§ **Work required**:
Transcribe each record exactly. Omit the pictures.

^^^^^^^^^^^^^^^^

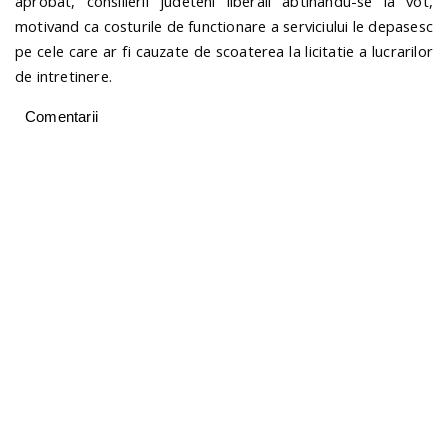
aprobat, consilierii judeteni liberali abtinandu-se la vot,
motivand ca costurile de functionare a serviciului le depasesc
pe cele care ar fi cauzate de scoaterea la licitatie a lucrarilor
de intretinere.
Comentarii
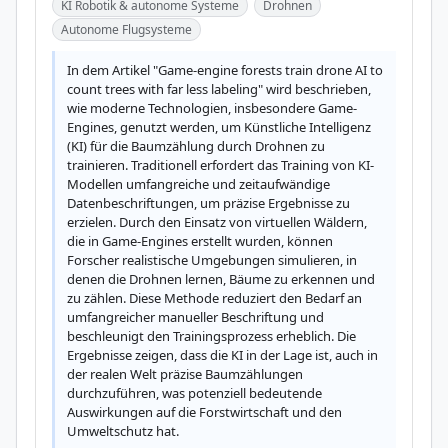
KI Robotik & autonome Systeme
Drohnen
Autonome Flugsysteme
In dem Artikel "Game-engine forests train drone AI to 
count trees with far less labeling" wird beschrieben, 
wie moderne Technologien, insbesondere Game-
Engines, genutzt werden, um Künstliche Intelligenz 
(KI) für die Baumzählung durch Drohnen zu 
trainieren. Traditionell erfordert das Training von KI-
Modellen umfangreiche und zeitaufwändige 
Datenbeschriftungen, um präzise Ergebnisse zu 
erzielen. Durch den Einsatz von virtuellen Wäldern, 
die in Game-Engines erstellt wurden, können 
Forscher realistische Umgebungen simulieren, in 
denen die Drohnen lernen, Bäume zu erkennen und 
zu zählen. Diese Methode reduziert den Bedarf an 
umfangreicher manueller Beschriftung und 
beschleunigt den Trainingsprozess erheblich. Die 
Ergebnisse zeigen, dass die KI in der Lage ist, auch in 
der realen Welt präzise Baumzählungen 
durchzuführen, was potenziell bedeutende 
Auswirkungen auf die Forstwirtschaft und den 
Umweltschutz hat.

^^^^^^^^^^^^^^^^

§ **Written solution**:
aprobat, consilierii judeteni liberali abtinandu-se la vot,
motivand ca costurile de functionare a serviciului le depasesc
pe cele care ar fi cauzate de scoaterea la licitatie a lucrarilor
de intretinere.
Comentarii
KI Robotik & autonome Systeme
Drohnen
Autonome Flugsysteme
In dem Artikel "Game-engine forests train drone AI to 
count trees with far less labeling" wird beschrieben, 
wie moderne Technologien, insbesondere Game-
Engines, genutzt werden, um Künstliche Intelligenz 
(KI) für die Baumzählung durch Drohnen zu 
trainieren. Traditionell erfordert das Training von KI-
Modellen umfangreiche und zeitaufwändige 
Datenbeschriftungen, um präzise Ergebnisse zu 
erzielen. Durch den Einsatz von virtuellen Wäldern, 
die in Game-Engines erstellt wurden, können 
Forscher realistische Umgebungen simulieren, in 
denen die Drohnen lernen, Bäume zu erkennen und 
zu zählen. Diese Methode reduziert den Bedarf an 
umfangreicher manueller Beschriftung und 
beschleunigt den Trainingsprozess erheblich. Die 
Ergebnisse zeigen, dass die KI in der Lage ist, auch in 
der realen Welt präzise Baumzählungen 
durchzuführen, was potenziell bedeutende 
Auswirkungen auf die Forstwirtschaft und den 
Umweltschutz hat.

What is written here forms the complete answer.